Women taking oral contraceptives (OCs) containing desogestrel, gestodene, or drospirenone have at least twice the risk for venous thromboembolism (VTE) as those who take OCs containing levonorgestrel.
Women taking oral contraceptives (OCs) containing desogestrel, gestodene, or drospirenone have at least twice the risk for venous thromboembolism (VTE) as those who take OCs containing levonorgestrel.

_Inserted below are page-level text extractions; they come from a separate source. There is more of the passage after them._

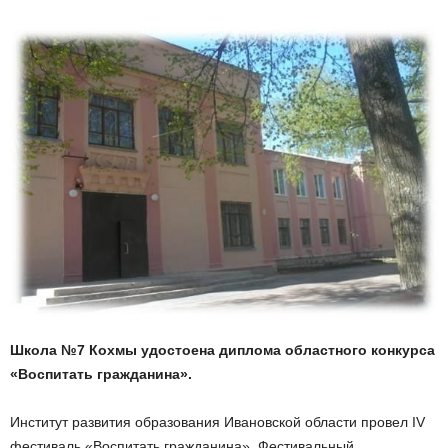
Школа №7 Кохмы удостоена диплома областного конкурса
«Воспитать гражданина».
Институт развития образования Ивановской области провел IV
фестиваль «Воспитать гражданина». Фестивальный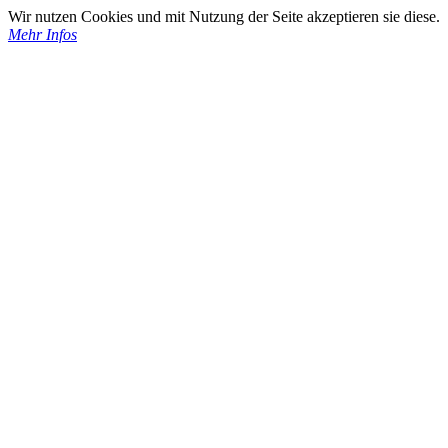
Wir nutzen Cookies und mit Nutzung der Seite akzeptieren sie diese.
Mehr Infos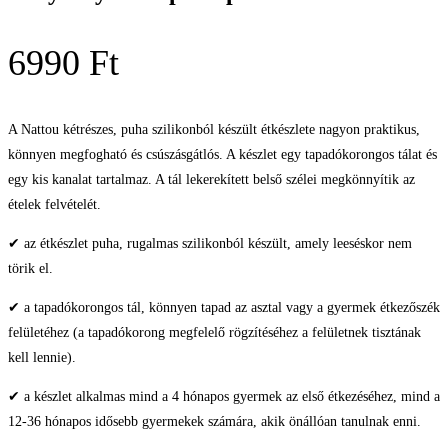
6990
Ft
A Nattou kétrészes, puha szilikonból készült étkészlete nagyon praktikus,
könnyen megfogható és csúszásgátlós. A készlet egy tapadókorongos tálat és
egy kis kanalat tartalmaz. A tál lekerekített belső szélei megkönnyítik az
ételek felvételét.
✔ az étkészlet puha, rugalmas szilikonból készült, amely leeséskor nem
törik el.
✔ a tapadókorongos tál, könnyen tapad az asztal vagy a gyermek étkezőszék
felületéhez (a tapadókorong megfelelő rögzítéséhez a felületnek tisztának
kell lennie).
✔ a készlet alkalmas mind a 4 hónapos gyermek az első étkezéséhez, mind a
12-36 hónapos idősebb gyermekek számára, akik önállóan tanulnak enni.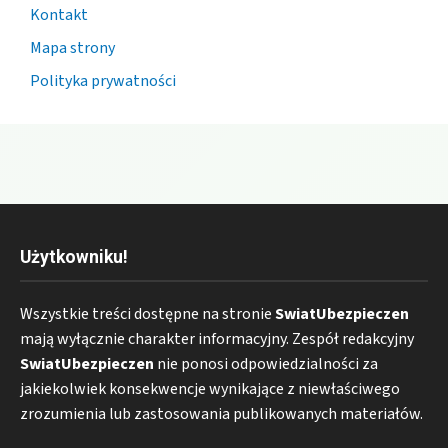
Kontakt
Mapa strony
Polityka prywatności
Użytkowniku!
Wszystkie treści dostępne na stronie
SwiatUbezpieczen
mają wyłącznie charakter informacyjny. Zespół redakcyjny
SwiatUbezpieczen
nie ponosi odpowiedzialności za
jakiekolwiek konsekwencje wynikające z niewłaściwego
zrozumienia lub zastosowania publikowanych materiałów.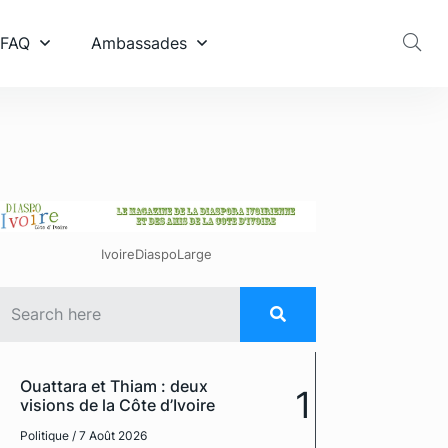
 FAQ
Ambassades
IvoireDiaspoLarge
Ouattara et Thiam : deux
1
visions de la Côte d’Ivoire
Politique
/ 7 Août 2026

Researchers from Denmark and Norway conducted a registry-based cohort study using four Danish registries. They included nonpregnant women between the ages of 15 and 49 years without a history of thrombotic disease and followed them for 8 years.
Compared with nonusers of hormonal contraception, those taking OCs containing 30 µg to 40 µg levonorgestrel were at almost 3 times the risk for VTE (relative risk [RR], 2.9; 95% confidence interval [CI], 2.2-3.8), and those taking OCs containing desogestrel, gestodene, or drospirenone were at more than 6 times the risk (RR, 6.6, 5.6-7.8; RR, 6.2, 5.6-7.0; and RR, 6.4, 5.4-7.5, respectively).
Progestogen-only pills and hormone-releasing uterine devices did not affect the risk. The relative risk for VTE from using OCs with norethisterone, levonorgestrel, desogestrel, or gestodene decreased with decreasing estrogen dose, whereas reducing the amount of estrogen from 30 µg to 20 µg in OCs containing drospirenone did not reduce the risk for VTE.
The authors estimate that approximately 2,000 women would need to switch from OCs containing desogestrel, gestodene, or drospirenone to those containing levonorgestrel to prevent one event of VTE in 1 year.
Lidegaard Ø, Nielsen LH, Skovlund CW, Skjeldestad FE, Lokkegaard E. Risk of venous thromboembolism from use of oral contraceptives containing different progestogens and oestrogen doses: Danish cohort study, 2001-9. BMJ. 2011;343:d6423. doi: 10.1136/bmj.d6423.
Dr. Lockwood comments: This study provides further evidence that the relatively new, so-called third-generation 19-nortestosterone derivative progestins increase the risk of deep venous thrombosis compared with earlier, more androgenic progestins. In this latest study the risk begins to approach that seen in pregnancy, although prior epidemiological studies suggested a lower, albeit relatively increased, risk. In my opinion, these agents should be used in women who are at low a priori risk of thrombosis (ie, thin, active, nonsmoking women without affected first-degree relatives or a known thrombophilia, and who are under 35 years of age).